Case 1:
A 28 y-old man presented to our hospital with history of palpitation
from 8 years ago. He described his palpitation as episodic events that
occurred 1 or 2 times per year, but from 4 month ago it was more
frequent (about one per month). The palpitation lasted about 1 minute
and worsen with stress. He reported having numerous stressful events in
the recent that made the episode of palpitation more frequent for him.

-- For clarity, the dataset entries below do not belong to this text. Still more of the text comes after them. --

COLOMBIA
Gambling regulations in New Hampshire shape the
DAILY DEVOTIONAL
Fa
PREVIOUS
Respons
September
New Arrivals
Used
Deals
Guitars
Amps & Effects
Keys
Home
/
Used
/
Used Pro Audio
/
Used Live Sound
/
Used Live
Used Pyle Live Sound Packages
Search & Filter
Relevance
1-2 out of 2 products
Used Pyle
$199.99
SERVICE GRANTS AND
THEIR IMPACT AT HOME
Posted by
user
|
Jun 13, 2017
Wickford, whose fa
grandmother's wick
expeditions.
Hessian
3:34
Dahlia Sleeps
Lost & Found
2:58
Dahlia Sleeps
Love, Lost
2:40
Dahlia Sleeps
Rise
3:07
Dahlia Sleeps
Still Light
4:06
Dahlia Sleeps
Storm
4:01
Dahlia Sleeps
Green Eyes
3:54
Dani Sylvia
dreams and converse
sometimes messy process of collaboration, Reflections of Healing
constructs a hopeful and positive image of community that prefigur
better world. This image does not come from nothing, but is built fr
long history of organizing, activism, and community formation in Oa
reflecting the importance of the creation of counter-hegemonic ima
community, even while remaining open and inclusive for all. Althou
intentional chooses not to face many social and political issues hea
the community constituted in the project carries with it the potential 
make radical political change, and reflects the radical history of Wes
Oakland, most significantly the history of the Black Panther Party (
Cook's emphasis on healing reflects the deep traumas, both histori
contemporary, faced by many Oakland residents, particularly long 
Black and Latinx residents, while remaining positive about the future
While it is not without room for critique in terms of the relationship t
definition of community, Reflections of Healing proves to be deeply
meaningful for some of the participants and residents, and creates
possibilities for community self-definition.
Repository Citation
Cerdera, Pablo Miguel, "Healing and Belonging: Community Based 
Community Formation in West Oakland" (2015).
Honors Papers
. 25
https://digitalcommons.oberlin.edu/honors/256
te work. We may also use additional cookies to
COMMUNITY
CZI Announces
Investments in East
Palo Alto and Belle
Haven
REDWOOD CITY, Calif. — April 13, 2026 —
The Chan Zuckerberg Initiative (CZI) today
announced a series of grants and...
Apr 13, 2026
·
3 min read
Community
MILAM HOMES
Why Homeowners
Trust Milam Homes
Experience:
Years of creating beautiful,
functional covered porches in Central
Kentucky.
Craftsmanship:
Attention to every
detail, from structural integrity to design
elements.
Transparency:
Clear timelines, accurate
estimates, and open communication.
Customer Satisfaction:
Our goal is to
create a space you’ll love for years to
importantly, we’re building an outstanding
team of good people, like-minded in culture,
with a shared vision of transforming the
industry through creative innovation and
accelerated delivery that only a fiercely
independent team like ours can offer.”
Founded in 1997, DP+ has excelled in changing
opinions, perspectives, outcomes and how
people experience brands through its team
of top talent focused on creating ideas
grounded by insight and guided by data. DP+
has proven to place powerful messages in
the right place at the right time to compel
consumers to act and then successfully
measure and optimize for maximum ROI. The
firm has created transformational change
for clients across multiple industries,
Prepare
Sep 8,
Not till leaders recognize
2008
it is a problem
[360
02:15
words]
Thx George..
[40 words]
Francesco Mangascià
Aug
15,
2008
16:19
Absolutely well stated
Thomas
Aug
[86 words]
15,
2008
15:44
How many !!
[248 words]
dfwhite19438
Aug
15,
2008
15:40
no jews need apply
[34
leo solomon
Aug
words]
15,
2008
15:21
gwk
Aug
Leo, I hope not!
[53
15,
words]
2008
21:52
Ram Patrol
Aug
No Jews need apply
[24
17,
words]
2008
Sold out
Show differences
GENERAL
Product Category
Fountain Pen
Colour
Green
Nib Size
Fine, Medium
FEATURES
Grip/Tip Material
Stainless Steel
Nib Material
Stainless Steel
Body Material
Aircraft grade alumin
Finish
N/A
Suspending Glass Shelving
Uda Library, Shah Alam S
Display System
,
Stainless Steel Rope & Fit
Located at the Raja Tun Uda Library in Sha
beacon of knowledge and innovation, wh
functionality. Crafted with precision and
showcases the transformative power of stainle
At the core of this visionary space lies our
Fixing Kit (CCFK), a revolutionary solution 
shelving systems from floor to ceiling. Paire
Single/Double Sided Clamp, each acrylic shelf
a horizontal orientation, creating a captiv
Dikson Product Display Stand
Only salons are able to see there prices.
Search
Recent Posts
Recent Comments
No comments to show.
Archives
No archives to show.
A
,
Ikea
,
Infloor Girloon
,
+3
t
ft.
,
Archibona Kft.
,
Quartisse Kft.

He denied angina, syncope attack or any other associated symptoms. He
denied any symptoms suggestive of orthopnea, paroxysmal nocturnal
dyspnea, weight gain, or pedal edema.
He had been using cigarette (2 packs/year). He was not on any
prescription, over-the-counter medications, supplements, or herbal
remedies.
The patient denied any family history of sudden cardiac death, cardiac
arrhythmias or CAD.
On examination, he was stable and in no distress. Her blood pressure was
115/76 mmHg with a regular pulse of 76 beats per minute. he had no
clinical evidence of heart failure on cardiovascular examination.
An electrocardiogram (EKG) was ordered for evaluation of palpitation;
ECG revealed a regular, wide QRS sinus rhythm with delta wave; this
suggested that the patient had an atrioventricular reentrant tachycardia
(AVRT) through an accessory pathway (AP).
The polarity of the delta waves
was positive in lateral and all precordial leads with an R/S
> 1 in V1, and negative polarity in inferior leads which
suggested a left- posterior sided AP (Fig-2).